I knew how these conversations usually went. But I wasn’t all that busy and was feeling fairly pastoral, so I said, “OK, I’ll talk to him.”

It was a little different than what I expected. He didn’t ask anything of me other than wanting to have lunch with me. I was free for lunch, so when he told me where he was, I told him I would meet him at the barbecue restaurant just a quick walk away.
When I arrived at Woody’s, I figured that he was the guy standing by the front door, so I introduced myself, we went inside and sat down.

I told him lunch was on me. I was fairly certain a request for help would eventually come, so I was prepared to pick up the tab. When the waitress came, I ordered a lunch special, but he only got a plate of fries and some ice water. Interesting.

As we waited for our food he did most of the talking and I mostly listened. He was an experienced truck driver and was on his way to St. Augustine for his next job. He didn’t have his own truck, but was meeting someone for his next haul.

The food arrived in a few minutes, and while I enjoyed some pulled pork and sweet tea, he launched into a lengthly monologue about driving truck, his experiences and what he hoped his future would look like.

trucks“You know all those orange and blue trailers you see on the road? Those are all beginners. That’s their first job. Trust me, they aren’t making much money. Barely enough to get by. They are just learning how to drive, so when you see them, give them lots of room.” I took his word for it, though I didn’t know if that was a fact.

I did ask, “So how long do you have to drive before you are making good money?”

He said, “At least ten years. Until then, you aren’t making anything. Most drivers don’t last that long. You have to stay clean — no record, no drugs, no alcohol. Most can’t do it. Companies can’t find drivers who are clean and most guys who want to drive can’t get jobs.”

Our conversation went on for about an hour. Mostly about truck, a little bit about family, and of course a mention of church life, since I’m a pastor and all. Then he mentioned that he just need to get up to St. Augustine to pick up the truck for the next job.

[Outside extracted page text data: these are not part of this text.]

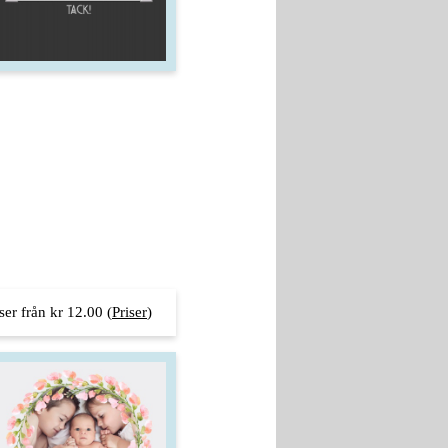
iser från kr 12.00
(
Priser
)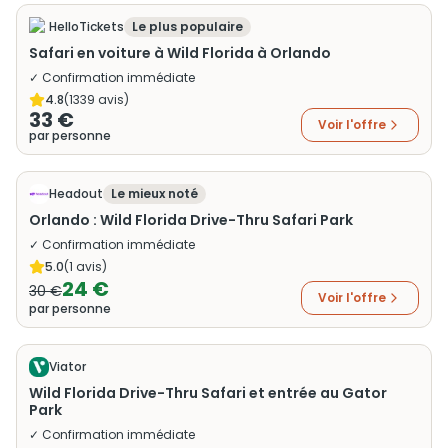
HelloTickets
Le plus populaire
Safari en voiture à Wild Florida à Orlando
✓ Confirmation immédiate
4.8
(
1339
avis)
33 €
Voir l'offre
par personne
Headout
Le mieux noté
Orlando : Wild Florida Drive-Thru Safari Park
✓ Confirmation immédiate
5.0
(
1
avis)
24 €
30 €
Voir l'offre
par personne
Viator
Wild Florida Drive-Thru Safari et entrée au Gator
Park
✓ Confirmation immédiate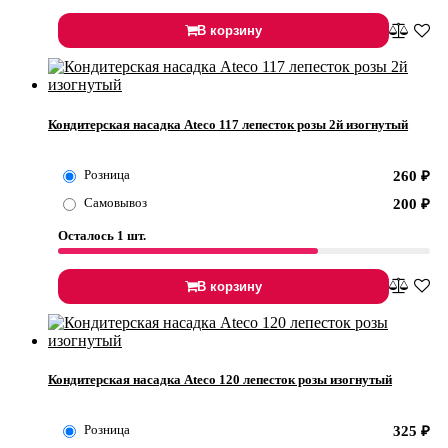
В корзину
Кондитерская насадка Ateco 117 лепесток розы 2й изогнутый
Розница
260
₽
Самовывоз
200
₽
Осталось 1 шт.
В корзину
Кондитерская насадка Ateco 120 лепесток розы изогнутый
Розница
325
₽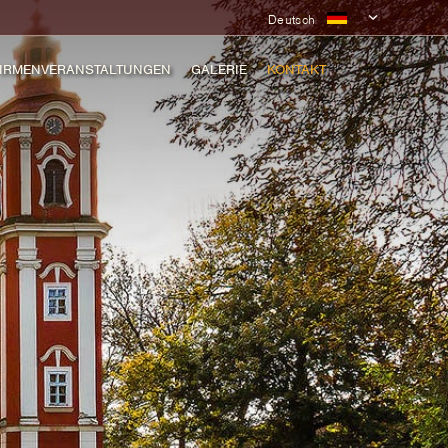
Deutsch
IRMENVERANSTALTUNGEN
GALERIE
KONTAKT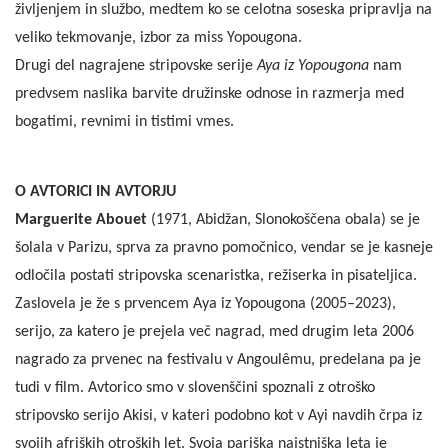
življenjem in službo, medtem ko se celotna soseska pripravlja na
veliko tekmovanje, izbor za miss Yopougona.
Drugi del nagrajene stripovske serije
Aya iz Yopougona
nam
predvsem naslika barvite družinske odnose in razmerja med
bogatimi, revnimi in tistimi vmes.
O AVTORICI IN AVTORJU
Marguerite Abouet
(1971, Abidžan, Slonokoščena obala) se je
šolala v Parizu, sprva za pravno pomočnico, vendar se je kasneje
odločila postati stripovska scenaristka, režiserka in pisateljica.
Zaslovela je že s prvencem Aya iz Yopougona (2005–2023),
serijo, za katero je prejela več nagrad, med drugim leta 2006
nagrado za prvenec na festivalu v Angoulêmu, predelana pa je
tudi v film. Avtorico smo v slovenščini spoznali z otroško
stripovsko serijo Akisi, v kateri podobno kot v Ayi navdih črpa iz
svojih afriških otroških let. Svoja pariška najstniška leta je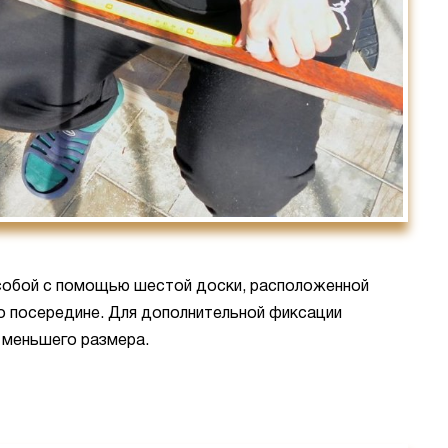
собой с помощью шестой доски, расположенной
но посередине. Для дополнительной фиксации
 меньшего размера.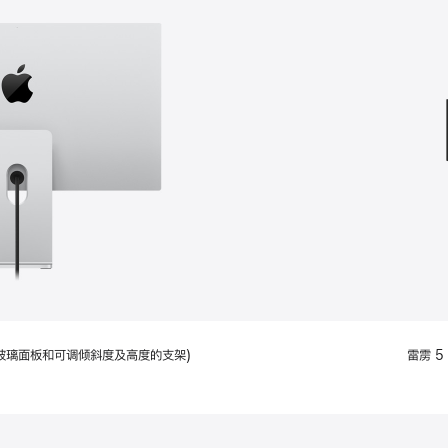
款
选
项)
配备标准玻璃面板和可调倾斜度及高度的支架)
雷雳 5 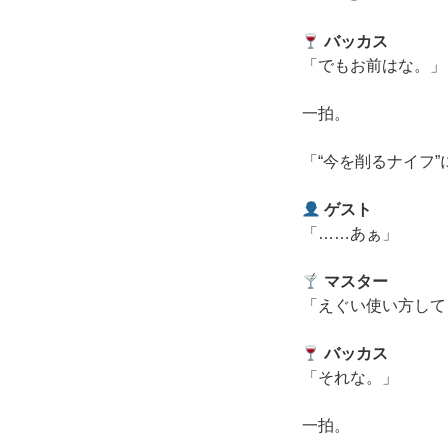
バッカス
「でもお前はな。」
一拍。
「“今を削るナイフ
ゲスト
「……あぁ」
マスター
「えぐい使い方して
バッカス
「それな。」
一拍。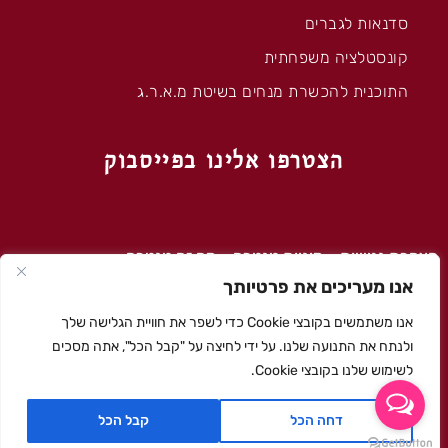
סדנאות לגברים
קונסטלציה משפחתית
התוכנית להכשרת מנחים בשיטת מ.א.ר.ג
הצטרפו אלינו בפייסבוק
הצהרת נגישות
–
מיניות טנטרה
–
מה זה טנטרה
אנו מעריכים את פרטיותך
'מארג' – © כל הזכויות שמורות 2020
אנו משתמשים בקובצי Cookie כדי לשפר את חוויית הגלישה שלך
עיצוב גרפי ומיתוג: דליה רפאלי לוי
ולנתח את התנועה שלנו. על ידי לחיצה על "קבל הכל", אתה מסכים
רפאלי לוי מיתוג ופרסום בע״מ
לשימוש שלנו בקובצי Cookie.
עיצוב ובניה: סטודיו My Spot
דחה הכל
קבל הכל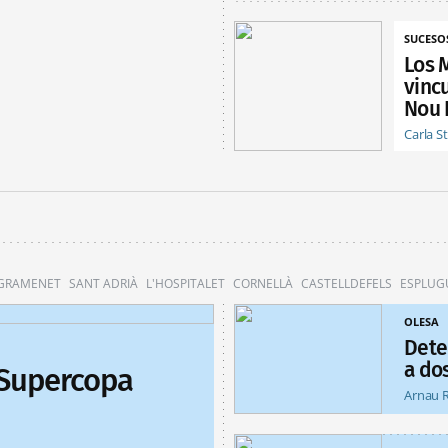
SUCESO
Los 
vinc
Nou 
Carla S
 GRAMENET
SANT ADRIÀ
L'HOSPITALET
CORNELLÀ
CASTELLDEFELS
ESPLUG
OLESA
Dete
a do
 Supercopa
Arnau 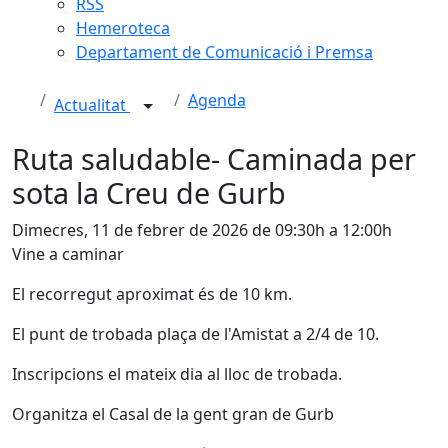
RSS
Hemeroteca
Departament de Comunicació i Premsa
Agenda
Actualitat
Ruta saludable- Caminada per
sota la Creu de Gurb
Dimecres, 11 de febrer de 2026 de 09:30h a 12:00h
Vine a caminar
El recorregut aproximat és de 10 km.
El punt de trobada plaça de l'Amistat a 2/4 de 10.
Inscripcions el mateix dia al lloc de trobada.
Organitza el Casal de la gent gran de Gurb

I said, “I can give you a ride.” He was meeting someone at a place near the outlet mall. Half-an-hour away, not a problem. Of course, in the back of my mind a voice tried to tell me I probably shouldn’t do this alone. But I didn’t feel threatened and he seemed honest enough, so we headed up the interstate to his destination.

On the way we talked about where he had lived in Florida, his time in the military, his kids, who were grown and living somewhere, and of course a quick mention of wanting to get back to church. In fact, when he was in the area, he would probably stop in.

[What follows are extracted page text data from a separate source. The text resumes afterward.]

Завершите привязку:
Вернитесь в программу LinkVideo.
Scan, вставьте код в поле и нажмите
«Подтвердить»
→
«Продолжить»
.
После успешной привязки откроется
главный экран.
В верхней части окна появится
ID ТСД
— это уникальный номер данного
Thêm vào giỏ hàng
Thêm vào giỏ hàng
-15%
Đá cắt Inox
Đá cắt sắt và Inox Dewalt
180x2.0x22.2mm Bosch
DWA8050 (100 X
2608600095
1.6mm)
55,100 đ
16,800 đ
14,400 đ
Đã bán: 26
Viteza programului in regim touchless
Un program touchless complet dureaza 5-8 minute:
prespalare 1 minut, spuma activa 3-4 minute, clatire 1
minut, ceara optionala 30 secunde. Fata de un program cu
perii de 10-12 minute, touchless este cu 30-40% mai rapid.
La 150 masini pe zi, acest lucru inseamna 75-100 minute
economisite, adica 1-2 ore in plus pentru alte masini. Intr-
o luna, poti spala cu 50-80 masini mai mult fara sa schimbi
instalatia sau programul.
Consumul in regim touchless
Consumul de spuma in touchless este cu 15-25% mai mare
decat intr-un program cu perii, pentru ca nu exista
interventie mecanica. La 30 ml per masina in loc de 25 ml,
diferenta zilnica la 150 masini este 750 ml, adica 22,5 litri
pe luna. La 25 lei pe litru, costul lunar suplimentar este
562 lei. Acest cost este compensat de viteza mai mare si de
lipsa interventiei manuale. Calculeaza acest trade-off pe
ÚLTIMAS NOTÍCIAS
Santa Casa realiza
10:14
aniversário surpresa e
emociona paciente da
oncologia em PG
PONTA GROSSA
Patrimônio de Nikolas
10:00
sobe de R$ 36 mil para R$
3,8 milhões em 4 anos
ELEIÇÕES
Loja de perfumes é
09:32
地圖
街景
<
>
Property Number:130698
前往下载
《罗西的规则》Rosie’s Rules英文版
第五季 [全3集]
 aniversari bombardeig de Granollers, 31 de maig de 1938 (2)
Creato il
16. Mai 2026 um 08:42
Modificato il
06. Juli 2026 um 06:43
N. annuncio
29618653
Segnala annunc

When we got to the motel, he told me his truck was arriving the next day. I wasn’t going to just leave him there, so I went inside and paid for a hotel room for him.

As I drove home, I marveled at how he chose to spend a couple of hours with me rather than just asking for some help. I don’t know if he had practiced that skill, or if it just worked out that way. But it was effective. I probably would have said no to an outright request, but was willing to help as the need unfolded. Pretty clever. I’ll bet anyone could use that strategy. Invite someone into your life, gradually unfold your need, and let them be a part of your story.

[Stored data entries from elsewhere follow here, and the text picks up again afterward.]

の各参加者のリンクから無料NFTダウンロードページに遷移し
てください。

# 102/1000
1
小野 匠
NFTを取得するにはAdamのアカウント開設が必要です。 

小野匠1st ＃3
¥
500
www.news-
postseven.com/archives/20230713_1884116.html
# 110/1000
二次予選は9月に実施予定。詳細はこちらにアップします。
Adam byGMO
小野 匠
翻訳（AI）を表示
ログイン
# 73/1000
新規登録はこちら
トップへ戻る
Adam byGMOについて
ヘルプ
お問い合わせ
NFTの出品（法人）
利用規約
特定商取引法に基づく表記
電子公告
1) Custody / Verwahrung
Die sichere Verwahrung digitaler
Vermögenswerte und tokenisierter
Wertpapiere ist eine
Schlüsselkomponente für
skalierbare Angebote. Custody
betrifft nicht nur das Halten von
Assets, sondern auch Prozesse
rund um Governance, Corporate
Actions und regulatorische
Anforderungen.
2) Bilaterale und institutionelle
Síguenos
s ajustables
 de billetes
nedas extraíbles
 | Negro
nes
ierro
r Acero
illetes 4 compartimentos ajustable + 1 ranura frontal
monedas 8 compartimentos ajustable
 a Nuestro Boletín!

I didn’t come away from that encounter feeling used. Instead, I was fascinated how our lives had intersected for just a moment in time. I learned a lot. Every time I see one of those trailers on the highway, I remember that day and what he told me about those drivers. I also think often about my vocation, and how people seek out a pastor for help. I’m safe, often generous and usually compassionate. I didn’t do any preaching or teaching that day, just bought a guy lunch and gave him a ride. Ministry moments aren’t spectacular. Neither was Jesus. Maybe that’s the point.